Cet endroit, pour moi, c'est Easton. Mon refuge, ma maison.
— Il ne voulait pas passer ses dernières semaines à broyer du noir chez lui. Ni de mourir dans un lit d'hôpital. Alors il a passé ses derniers instants à savourer la vie, comme il a su si bien le faire tout au long de son existence.
— C'est clair que Tobias Hathaway a toujours aimé profiter des petits bonheurs de la vie. Et il a su le transmettre parfaitement aux deux incroyables garçons qu'il a élevés.

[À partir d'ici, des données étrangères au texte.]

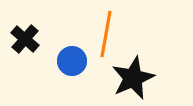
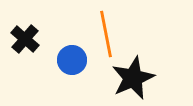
orange line: rotated 21 degrees counterclockwise
blue circle: moved 1 px up
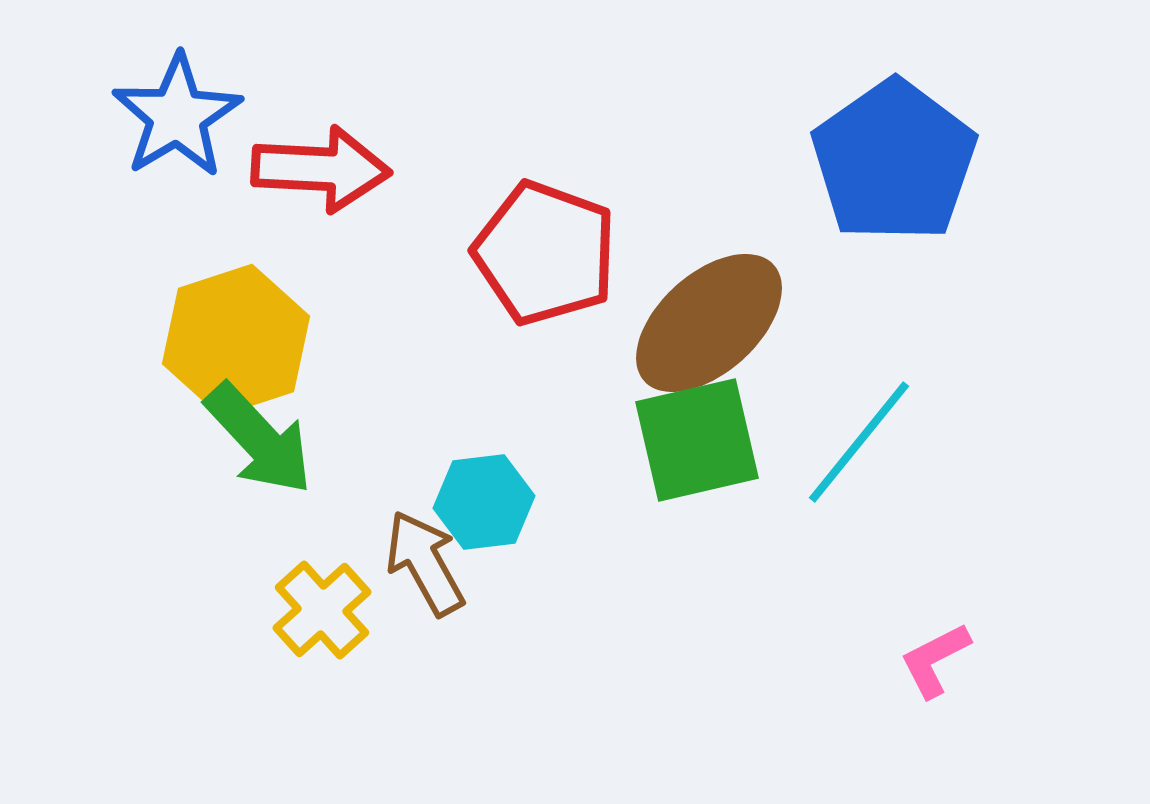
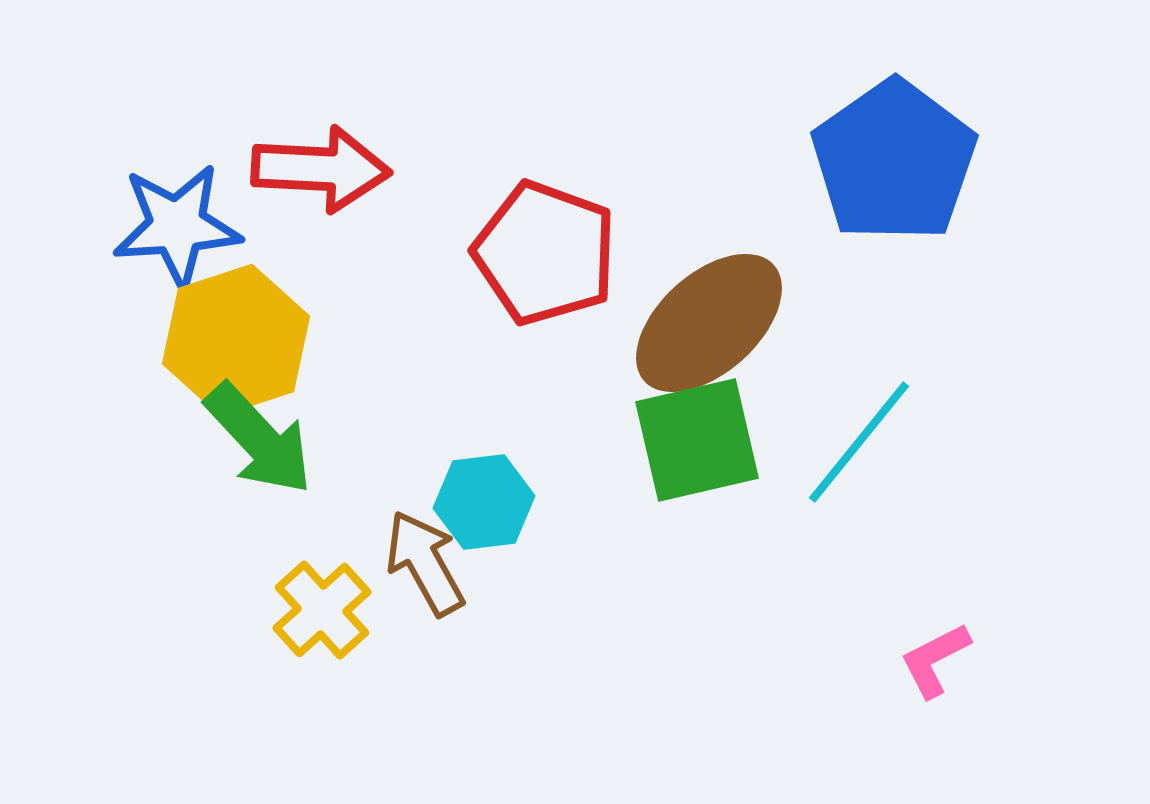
blue star: moved 110 px down; rotated 27 degrees clockwise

— Ah, moi qui pensais que seul Jaxon avait reçu tout le côté fun de cet homme, blague-t-il dans un sourire en coin craquant.
Je ne peux m'empêcher de rire à sa remarque, tout en acquiesçant vivement.
— Il est vrai que la plupart du temps, tu n'es qu'un petit con rigide et solitaire.
Il hausse les sourcils, surpris par ma réponse. Il ne peut néanmoins pas cacher son amusement face à la situation.
— Mais l'unique homme rigide et solitaire, qui a su me faire vivre pendant cinq longues et belles années, poursuis-je sur un ton plus charmeur.
Il penche la tête sur le côté, son regard plissé me sondant intensément pour prêcher le vrai du faux. Mais très vite, son sourire traître se manifeste et ses douces lèvres viennent à la rencontre de mon front, m'offrant le plus tendre des baisers.
— Raconte-moi cette fameuse journée avec Tobias, reprends-je après un court instant de silence.
Je sens son petit sourire contre mon crâne, et je ne peux m'empêcher de l'imiter.
— Il avait choisi de manger près de la mer. Il m'a sorti du bureau à l'improviste et m'y a trainé sans me demander mon avis. J'étais assez déconcerté, en premier lieu. Quitter le travail en plein milieu de la journée n'était pas une chose à laquelle j'étais habitué. Mais lui refuser ses dernières volontés m'était imaginable. Alors on a passé tout notre après-midi à longer la plage, tout en discutant longuement.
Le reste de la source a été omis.